This week at the EuroPython conference, Gustavo Niemeyer announced the release of Storm and gave a tutorial on using it.
Storm is a new object relational mapper for Python that was developed for use in some Canonical projects, and we’ve been working on moving Launchpad over to it. I’ll discuss a few of the nice features of the package:
Loose Binding Between Database Connections and Classes
Storm has a much looser binding between database connections and the classes used to represent records in particular tables. The standard way of querying the database uses a store object:
for obj in store.find(SomeClass, conditions): # do something with obj (which will be a SomeClass instance)
Some things to note about this syntax:
- The class used to represent rows in the table is passed to find(), so it is possible to have multiple classes representing a single table.

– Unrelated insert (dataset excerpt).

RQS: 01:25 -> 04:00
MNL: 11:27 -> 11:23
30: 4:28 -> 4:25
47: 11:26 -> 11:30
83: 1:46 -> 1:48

This can be useful with large tables where you are only interested in a few columns in some cases.
- The class used to represent the table is not bound to a particular connection. So instances of it can come from different stores.

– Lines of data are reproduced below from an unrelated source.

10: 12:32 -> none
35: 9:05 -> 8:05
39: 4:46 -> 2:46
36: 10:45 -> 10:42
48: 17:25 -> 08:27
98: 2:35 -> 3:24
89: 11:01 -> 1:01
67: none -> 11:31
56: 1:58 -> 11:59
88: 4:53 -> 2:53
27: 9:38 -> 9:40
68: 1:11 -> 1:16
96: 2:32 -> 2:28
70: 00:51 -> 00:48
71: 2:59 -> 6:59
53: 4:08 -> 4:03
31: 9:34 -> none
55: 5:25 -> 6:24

As well as iterating over a single table, a Storm result set can iterate over multiple tables together. For instance, if we have a table representing people and a table representing email addresses (where each person can have multiple email addresses), it is possible to iterate over them in lockstep:
for person, email in store.find((Person, Email), Person.id == Email.person): print person.name, email.address
Automatic Flushing Before Queries
One of the gotchas when using SQLObject was the way it locally cached updates to tables. This is a great way to reduce the number of updates sent to the database, but could result in unexpected results when performing subsequent SELECT queries. It was up to the programmer to remember to flush changes before doing a query.

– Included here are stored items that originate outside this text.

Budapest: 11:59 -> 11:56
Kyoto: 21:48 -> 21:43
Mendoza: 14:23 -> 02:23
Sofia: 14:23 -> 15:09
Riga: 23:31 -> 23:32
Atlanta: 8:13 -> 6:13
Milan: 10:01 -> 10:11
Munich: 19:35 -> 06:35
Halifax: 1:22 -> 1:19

With Storm, the store will flush pending changes automatically before performing the query.
Easy To Execute Raw SQL
An ORM can really help when developing a database driven application, but sometimes plain old SQL is a better fit. Storm makes it easy to execute raw SQL against a particular store with the store.execute() method. This method returns an object that you can iterate over to get the tuples from the result set. It also makes sure that any local changes have been flushed before executing the query.
Nice Clean Code
After working with SQLObject for a while, Storm has been a breath of fresh air. The internals are clean and nicely laid out, which makes hacking on it very easy. It was developed using test-driven development methodology, so there is an extensive test suite that makes it easy to validate changes.